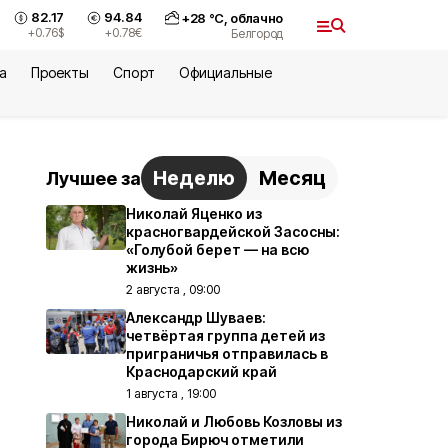
82.17
94.84
+
28
°С,
облачно
+0.76
$
+0.78
€
Белгород
а
Проекты
Спорт
Официальные
Неделю
Месяц
Лучшее за
Николай Яценко из
красногвардейской Засосны:
«Голубой берет — на всю
жизнь»
2 августа , 09:00
Александр Шуваев:
четвёртая группа детей из
приграничья отправилась в
Краснодарский край
1 августа , 19:00
Николай и Любовь Козловы из
города Бирюч отметили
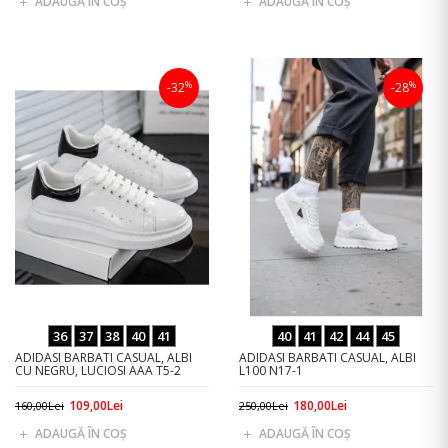
ADAUGĂ ÎN COŞ
ADAUGĂ ÎN COŞ
%
%
-32
-28
36
37
38
40
41
40
41
42
44
45
ADIDASI BARBATI CASUAL, ALBI
ADIDASI BARBATI CASUAL, ALBI
CU NEGRU, LUCIOSI AAA T5-2
L100 N17-1
109,00Lei
180,00Lei
160,00Lei
250,00Lei
ADAUGĂ ÎN COŞ
ADAUGĂ ÎN COŞ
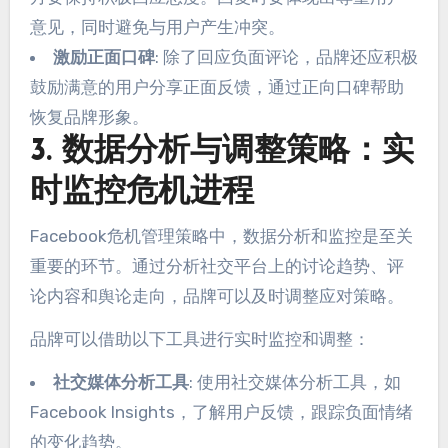
意见，同时避免与用户产生冲突。
激励正面口碑
: 除了回应负面评论，品牌还应积极
鼓励满意的用户分享正面反馈，通过正向口碑帮助
恢复品牌形象。
3. 数据分析与调整策略：实
时监控危机进程
Facebook危机管理策略中，数据分析和监控是至关
重要的环节。通过分析社交平台上的讨论趋势、评
论内容和舆论走向，品牌可以及时调整应对策略。
品牌可以借助以下工具进行实时监控和调整：
社交媒体分析工具
: 使用社交媒体分析工具，如
Facebook Insights，了解用户反馈，跟踪负面情绪
的变化趋势。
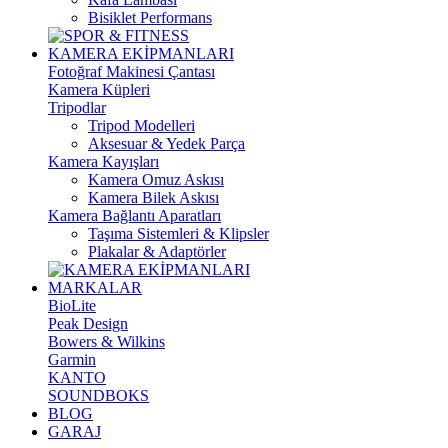
Bisiklet Performans
KAMERA EKİPMANLARI
Fotoğraf Makinesi Çantası
Kamera Küpleri
Tripodlar
Tripod Modelleri
Aksesuar & Yedek Parça
Kamera Kayışları
Kamera Omuz Askısı
Kamera Bilek Askısı
Kamera Bağlantı Aparatları
Taşıma Sistemleri & Klipsler
Plakalar & Adaptörler
MARKALAR
BioLite
Peak Design
Bowers & Wilkins
Garmin
KANTO
SOUNDBOKS
BLOG
GARAJ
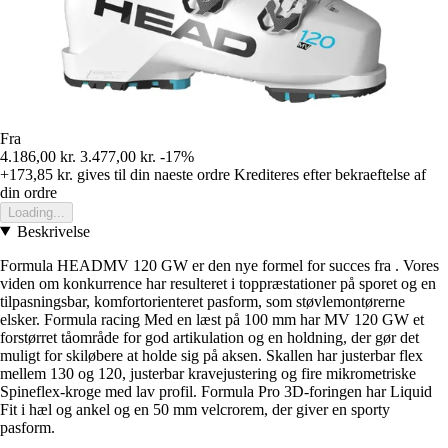
Fra
4.186,00 kr.
3.477,00 kr.
-17%
+173,85 kr.
gives til din naeste ordre
Krediteres efter bekraeftelse af
din ordre
Loading...
Beskrivelse
Formula HEADMV 120 GW er den nye formel for succes fra . Vores
viden om konkurrence har resulteret i toppræstationer på sporet og en
tilpasningsbar, komfortorienteret pasform, som støvlemontørerne
elsker. Formula racing Med en læst på 100 mm har MV 120 GW et
forstørret tåområde for god artikulation og en holdning, der gør det
muligt for skiløbere at holde sig på aksen. Skallen har justerbar flex
mellem 130 og 120, justerbar kravejustering og fire mikrometriske
Spineflex-kroge med lav profil. Formula Pro 3D-foringen har Liquid
Fit i hæl og ankel og en 50 mm velcrorem, der giver en sporty
pasform.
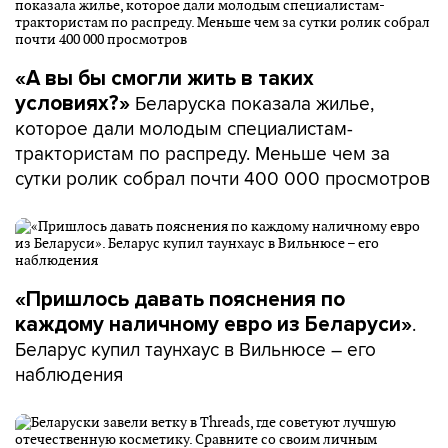
«А вы бы смогли жить в таких
Беларуска показала жилье,
условиях?»
которое дали молодым специалистам-
трактористам по распреду. Меньше чем за
сутки ролик собрал почти 400 000 просмотров
«Пришлось давать пояснения по
.
каждому наличному евро из Беларуси»
Беларус купил таунхаус в Вильнюсе – его
наблюдения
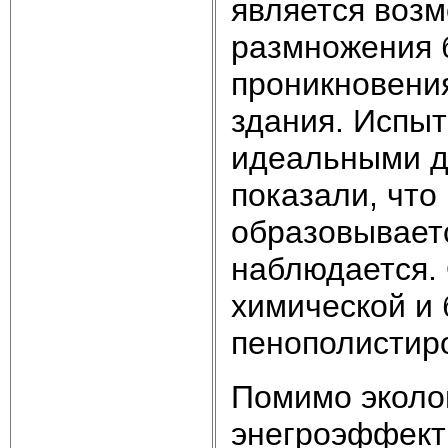
является воз
размножения б
проникновени
здания. Испыт
идеальными д
показали, что
образовываетс
наблюдается.
химической и 
пенополистир
Помимо эколог
энегроэффект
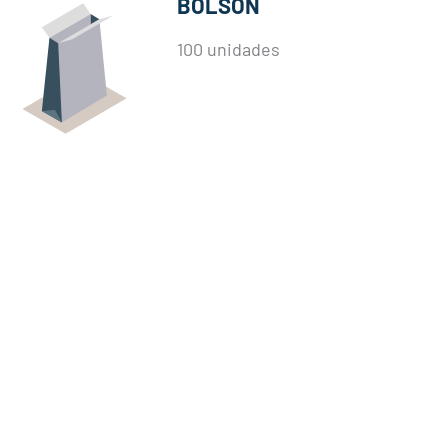
BOLSÓN
100 unidades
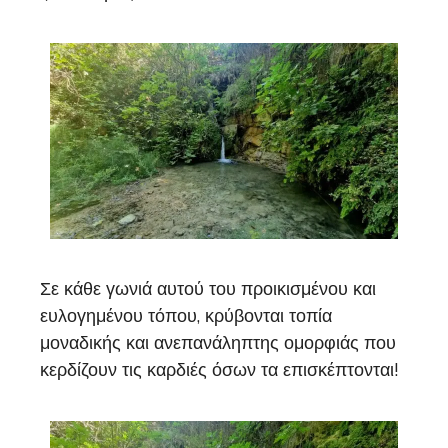
Σε κάθε γωνιά αυτού του προικισμένου και
ευλογημένου τόπου, κρύβονται τοπία
μοναδικής και ανεπανάληπτης ομορφιάς που
κερδίζουν τις καρδιές όσων τα επισκέπτονται!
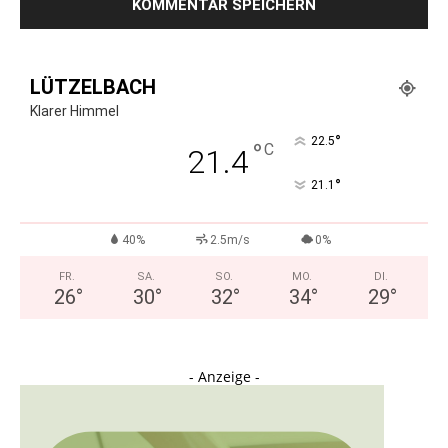
LÜTZELBACH
Klarer Himmel
°
22.5
°
C
21.4
°
21.1
40%
2.5m/s
0%
FR.
SA.
SO.
MO.
DI.
26
°
30
°
32
°
34
°
29
°
- Anzeige -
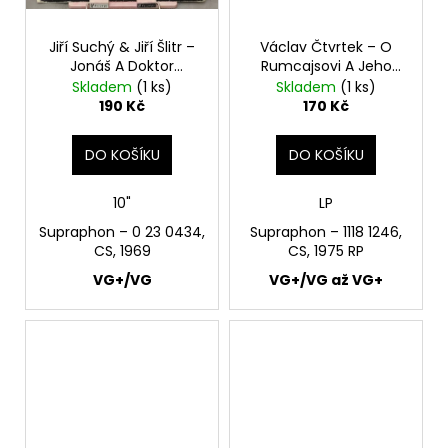
Jiří Suchý & Jiří Šlitr –
Václav Čtvrtek – O
Jonáš A Doktor
Rumcajsovi A Jeho
Matrace 10"
Synku Cipískovi LP
Skladem
(1 ks)
Skladem
(1 ks)
190 Kč
170 Kč
DO KOŠÍKU
DO KOŠÍKU
10"
LP
Supraphon – 0 23 0434,
Supraphon ‎– 1118 1246,
CS, 1969
CS, 1975 RP
VG+/VG
VG+/VG až VG+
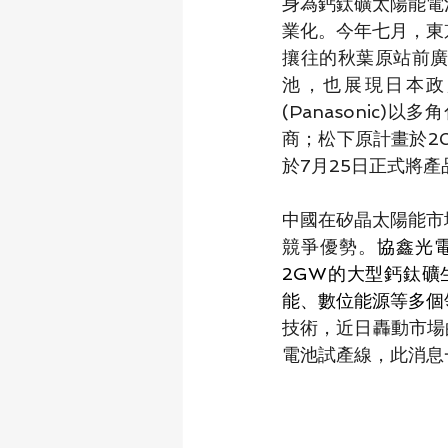
身為鈣鈦礦太陽能電
業化。今年七月，東
攘往的秋葉原站前
池，也展現日本政
(Panasonic
商；松下原計畫於2
於7月25日正式將產
中國在矽晶太陽能市
競爭優勢。
協鑫光
2GW的大型鈣鈦
能、數位能源等多個
技術，近日轟動市場
電池試產線，此消息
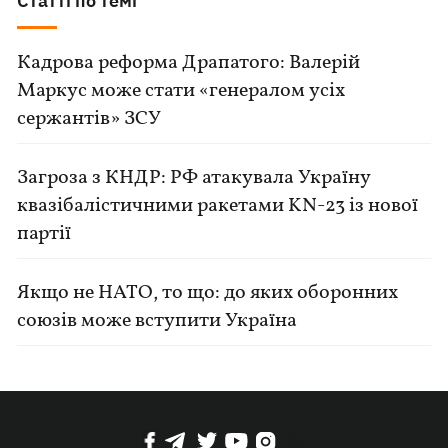
Статті по темі
Кадрова реформа Драпатого: Валерій
Маркус може стати «генералом усіх
сержантів» ЗСУ
Загроза з КНДР: РФ атакувала Україну
квазібалістичними ракетами KN-23 із нової
партії
Якщо не НАТО, то що: до яких оборонних
союзів може вступити Україна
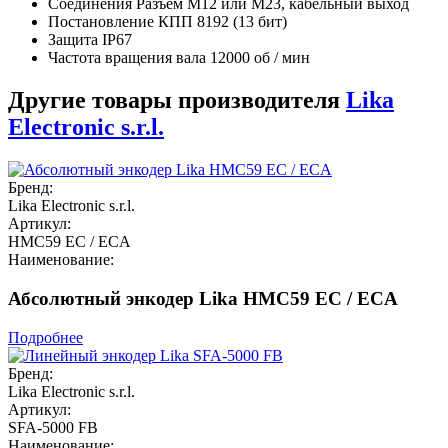
Соединения Разъем M12 или M23, кабельный выход
Постановление КПП 8192 (13 бит)
Защита IP67
Частота вращения вала 12000 об / мин
Другие товары производителя
Lika
Electronic s.r.l.
Бренд:
Lika Electronic s.r.l.
Артикул:
HMC59 EC / ECA
Наименование:
Абсолютный энкодер Lika HMC59 EC / ECA
Подробнее
Бренд:
Lika Electronic s.r.l.
Артикул:
SFA-5000 FB
Наименование:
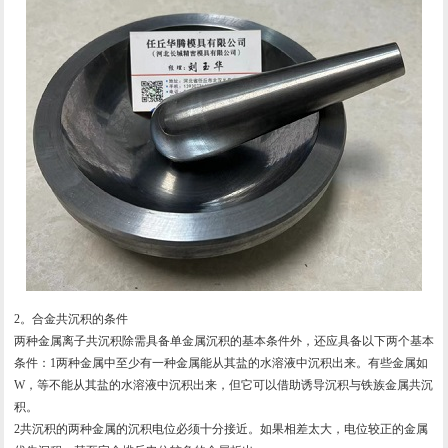
2。合金共沉积的条件
两种金属离子共沉积除需具备单金属沉积的基本条件外，还应具备以下两个基本
条件：1两种金属中至少有一种金属能从其盐的水溶液中沉积出来。有些金属如
W，等不能从其盐的水溶液中沉积出来，但它可以借助诱导沉积与铁族金属共沉
积。
2共沉积的两种金属的沉积电位必须十分接近。如果相差太大，电位较正的金属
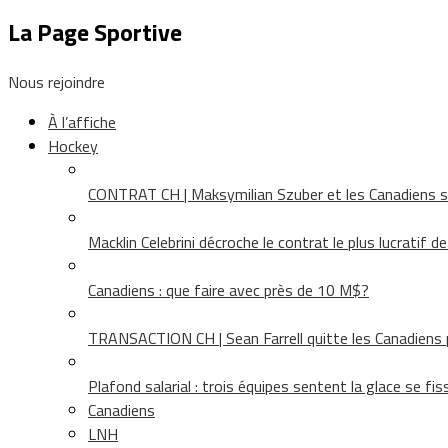
La Page Sportive
Nous rejoindre
À l’affiche
Hockey
CONTRAT CH | Maksymilian Szuber et les Canadiens 
Macklin Celebrini décroche le contrat le plus lucratif d
Canadiens : que faire avec près de 10 M$?
TRANSACTION CH | Sean Farrell quitte les Canadiens p
Plafond salarial : trois équipes sentent la glace se fis
Canadiens
LNH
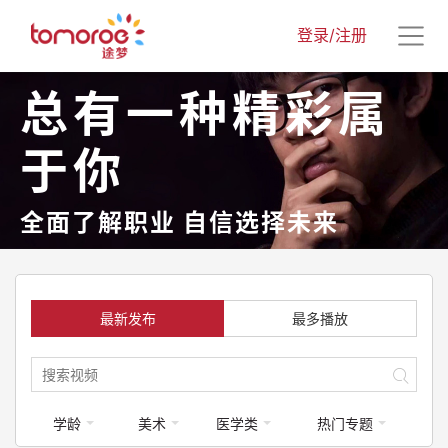
登录/注册
总有一种精彩属
于你
全面了解职业 自信选择未来
最新发布
最多播放
学龄
美术
医学类
热门专题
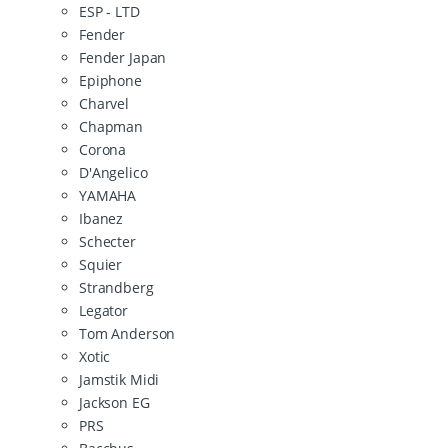
ESP - LTD
Fender
Fender Japan
Epiphone
Charvel
Chapman
Corona
D'Angelico
YAMAHA
Ibanez
Schecter
Squier
Strandberg
Legator
Tom Anderson
Xotic
Jamstik Midi
Jackson EG
PRS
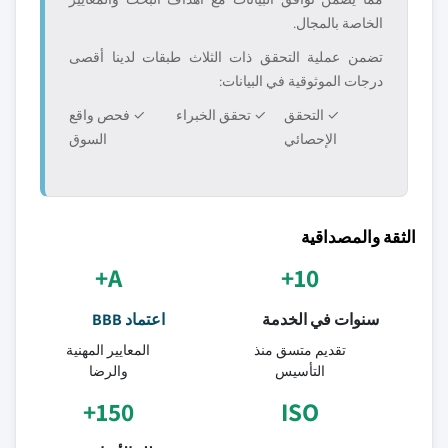
الخاصة بالمجال.
تضمن عملية التحقق ذات الثلاث طبقات لدينا أقصى
درجات الموثوقية في البيانات:
✓ التحقق
✓ تحقق الخبراء
✓ فحص واقع
الإحصائي
السوق
الثقة والمصداقية
A+
10+
سنوات في الخدمة
اعتماد BBB
تقديم متسق منذ
المعايير المهنية
التأسيس
والرضا
150+
ISO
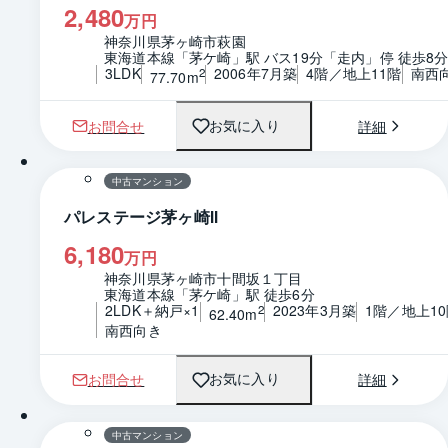
2,480
万円
神奈川県茅ヶ崎市萩園
東海道本線「茅ケ崎」駅 バス19分「走内」停 徒歩8
3LDK
2006年7月築
4階／地上11階
南西
2
77.70m
お問合せ
詳細
お気に入り
1 / 0
間取り
中古マンション
パレステージ茅ヶ崎Ⅱ
6,180
万円
神奈川県茅ヶ崎市十間坂１丁目
東海道本線「茅ケ崎」駅 徒歩6分
2LDK＋納戸×1
2023年3月築
1階／地上1
2
62.40m
南西向き
お問合せ
詳細
お気に入り
1 / 0
間取り
中古マンション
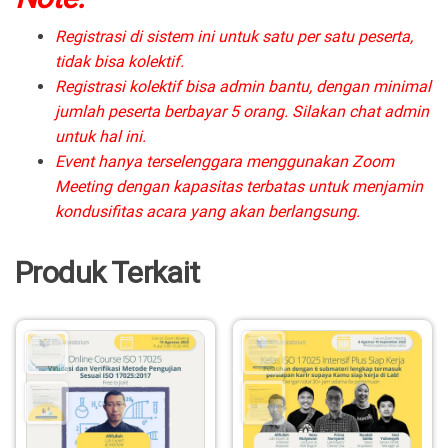
Registrasi di sistem ini untuk satu per satu peserta,
tidak bisa kolektif.
Registrasi kolektif bisa admin bantu, dengan minimal
jumlah peserta berbayar 5 orang. Silakan chat admin
untuk hal ini.
Event hanya terselenggara menggunakan Zoom
Meeting dengan kapasitas terbatas untuk menjamin
kondusifitas acara yang akan berlangsung.
Produk Terkait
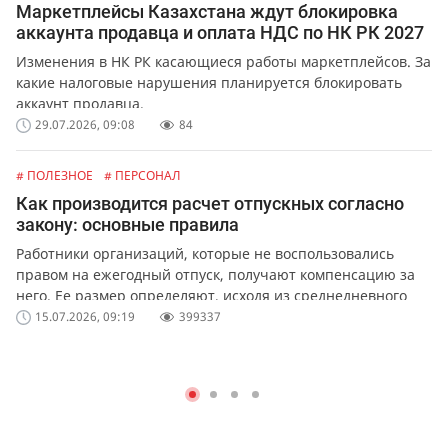
Маркетплейсы Казахстана ждут блокировка
аккаунта продавца и оплата НДС по НК РК 2027
Изменения в НК РК касающиеся работы маркетплейсов. За
какие налоговые нарушения планируется блокировать
аккаунт продавца.
29.07.2026, 09:08
84
# ПОЛЕЗНОЕ
# ПЕРСОНАЛ
Как производится расчет отпускных согласно
закону: основные правила
Работники организаций, которые не воспользовались
правом на ежегодный отпуск, получают компенсацию за
него. Ее размер определяют, исходя из среднедневного
заработка сотрудника.
15.07.2026, 09:19
399337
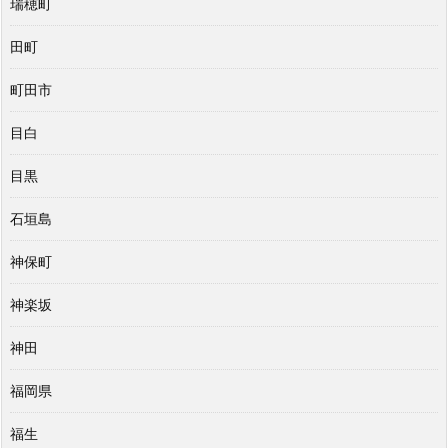
瑞穂町
田町
町田市
目白
目黒
石垣島
神保町
神楽坂
神田
福岡県
福生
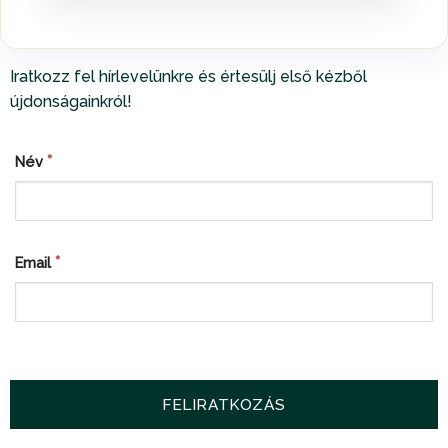
Iratkozz fel hírlevelünkre és értesülj első kézből
újdonságainkról!
*
Név
*
Email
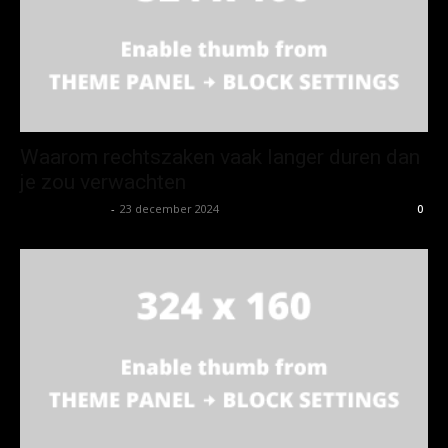
Waarom rechtszaken vaak langer duren dan
je zou verwachten
Koen Wetering
-
23 december 2024
0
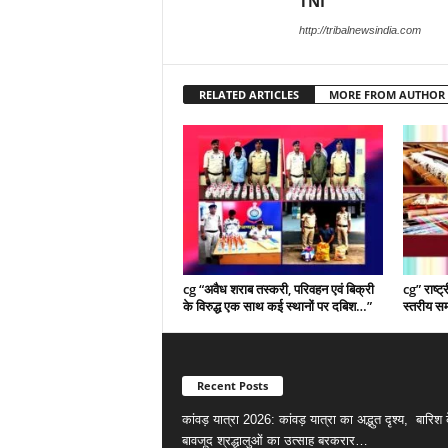
TNI
http://tribalnewsindia.com
RELATED ARTICLES
MORE FROM AUTHOR
cg “अवैध शराब तस्करी, परिवहन एवं बिक्री
cg” राष्ट
के विरुद्ध एक साथ कई स्थानों पर दबिश…”
स्तरीय स
Recent Posts
कांवड़ यात्रा 2026: कांवड़ यात्रा का अद्भुत दृश्य, बारिश 
बावजूद श्रद्धालुओं का उत्साह बरकरार…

· · · ·

#### [ABOUT THIS EXERCISE]
For each line in the entries that contains the string "Николай", make a copy.

#### [EXERCISE SOLUTION]
Николай Яценко из
Николай и Любовь Козловы из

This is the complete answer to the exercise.